The laureates are Beiguan (北管) musician Chiu Huo-jung (邱火榮) and his wife Luantan (亂彈) opera actress Pan Yu-chiao (潘玉嬌); wood-frame structural carpentry (大木作) architects Hsu Han-jen (許漢珍) and Liao Chih-te (廖枝德); late paper-cutting artist Li Huan-chang (李煥章); and wood carver Ye Jing-yi (葉經義).
Hung expressed his respect for their lifelong commitment to excellence in traditional artistry, and praised their efforts in nurturing a new generation of artists to inherit their craft skills. He noted that preserving Taiwan's traditional culture is a race against time; it is these artisans who keep such traditional arts alive and vibrant.
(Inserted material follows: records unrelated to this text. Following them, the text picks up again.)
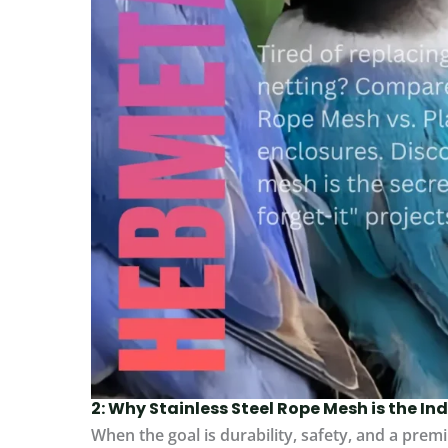
2: Why Stainless Steel Rope Mesh is the I
When the goal is durability, safety, and a premi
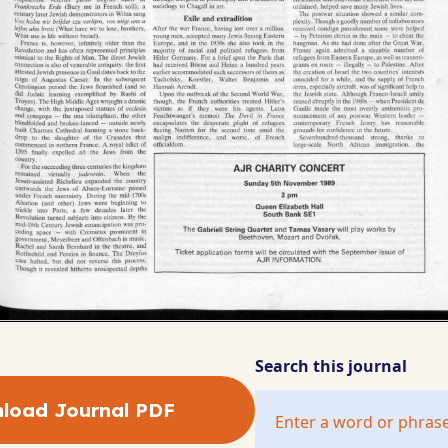
Search this journal
load Journal PDF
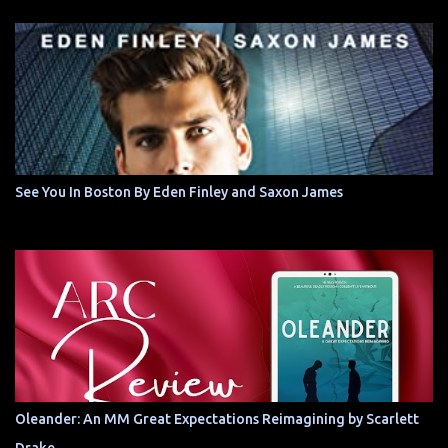
See You In Boston By Eden Finley and Saxon James
Oleander: An MM Great Expectations Reimagining by Scarlett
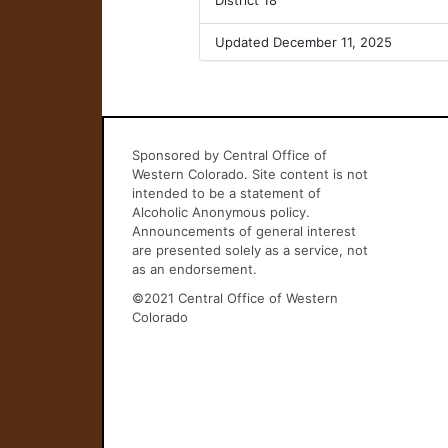
District 18
Updated December 11, 2025
Sponsored by Central Office of
Western Colorado. Site content is not
intended to be a statement of
Alcoholic Anonymous policy.
Announcements of general interest
are presented solely as a service, not
as an endorsement.
©2021 Central Office of Western
Colorado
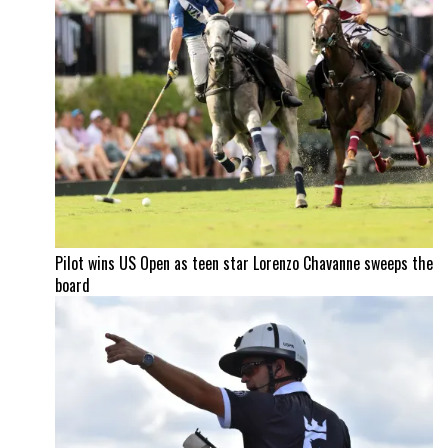
Pilot wins US Open as teen star Lorenzo Chavanne sweeps the
board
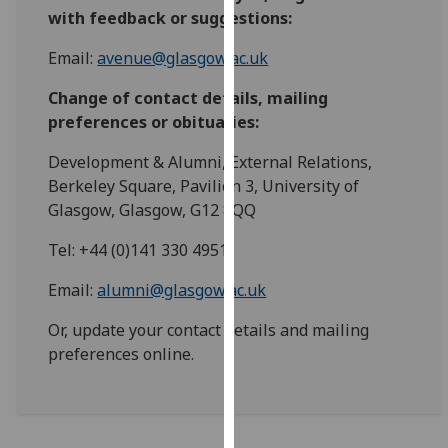
for
with feedback or suggestions:
personalised
advertising
Email:
avenue@glasgow.ac.uk
via
Change of contact details, mailing
third
preferences or obituaries:
parties.
You
Development & Alumni, External Relations,
can
Berkeley Square, Pavilion 3, University of
find
Glasgow, Glasgow, G12 8QQ
out
more
Tel: +44 (0)141 330 4951
about
Email:
alumni@glasgow.ac.uk
cookies
and
Or, update your contact details and mailing
how
preferences online.
we
use
them
on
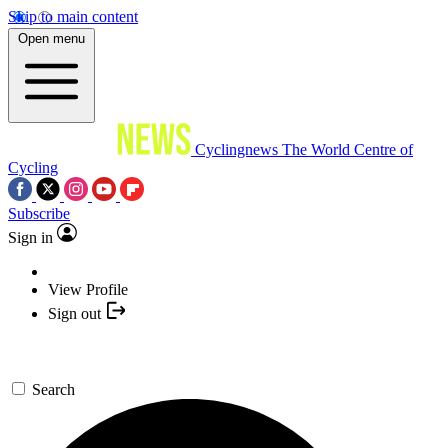
Skip to main content
Open menu
Cyclingnews
The World Centre of
Cycling
Subscribe
Sign in
View Profile
Sign out
Search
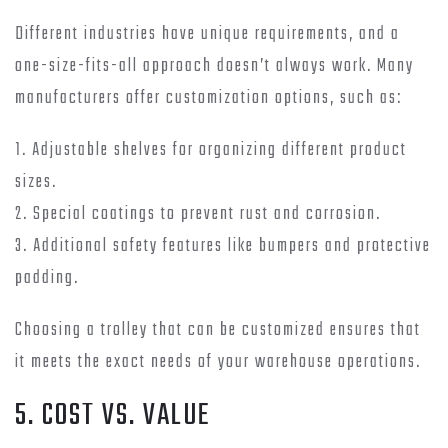
Different industries have unique requirements, and a
one-size-fits-all approach doesn’t always work. Many
manufacturers offer customization options, such as:
1. Adjustable shelves for organizing different product
sizes.
2. Special coatings to prevent rust and corrosion.
3. Additional safety features like bumpers and protective
padding.
Choosing a trolley that can be customized ensures that
it meets the exact needs of your warehouse operations.
5. COST VS. VALUE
Launched in 2009, the annual awards program has recognized more than 30 "National Living Treasures” to date. Recipients include 23 practitioners of significant traditional arts; five groups dedicated to the preservation of traditional arts; seven artisans with unique sets of traditional skills; and one group dedicated to the preservation of heritage crafts.
After the awards ceremony, the five remaining laureates will each start a four-year apprenticeship program to teach their skills and mentor a new generation of traditional performers and artisans.
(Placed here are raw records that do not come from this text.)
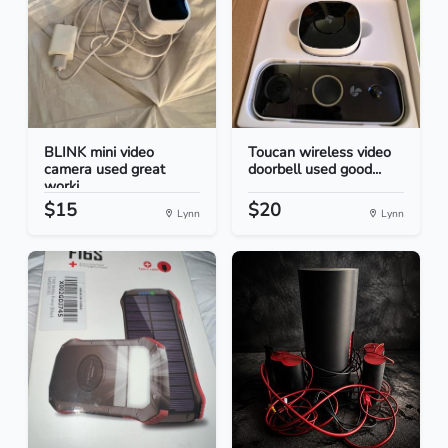
BLINK mini video
Toucan wireless video
camera used great
doorbell used good...
worki...
$15
$20
Lynn
Lynn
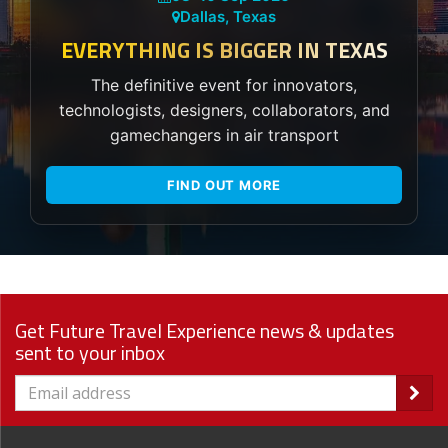
Dallas, Texas
EVERYTHING IS BIGGER IN TEXAS
The definitive event for innovators,
technologists, designers, collaborators, and
gamechangers in air transport
FIND OUT MORE
Get Future Travel Experience news & updates
sent to your inbox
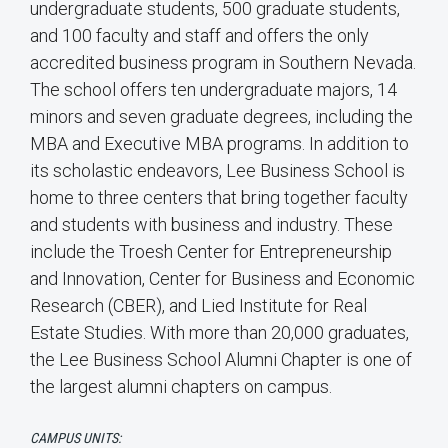
undergraduate students, 500 graduate students,
and 100 faculty and staff and offers the only
accredited business program in Southern Nevada.
The school offers ten undergraduate majors, 14
minors and seven graduate degrees, including the
MBA and Executive MBA programs. In addition to
its scholastic endeavors, Lee Business School is
home to three centers that bring together faculty
and students with business and industry. These
include the Troesh Center for Entrepreneurship
and Innovation, Center for Business and Economic
Research (CBER), and Lied Institute for Real
Estate Studies. With more than 20,000 graduates,
the Lee Business School Alumni Chapter is one of
the largest alumni chapters on campus.
CAMPUS UNITS:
The Bureau of Cultural Heritage will hold a concurrent exhibition at the Ya Tang Hall of the Taichung cultural park from May 22 through July 26. Titled "Unparalleled Finesse,” the event will showcase Li's intricate paper cuttings, Ye's complex and vivid wood carvings, Liao and Hsu's architect models and manuscripts, and a 3D animation explaining the details of traditional Chinese wood-frame carpentry.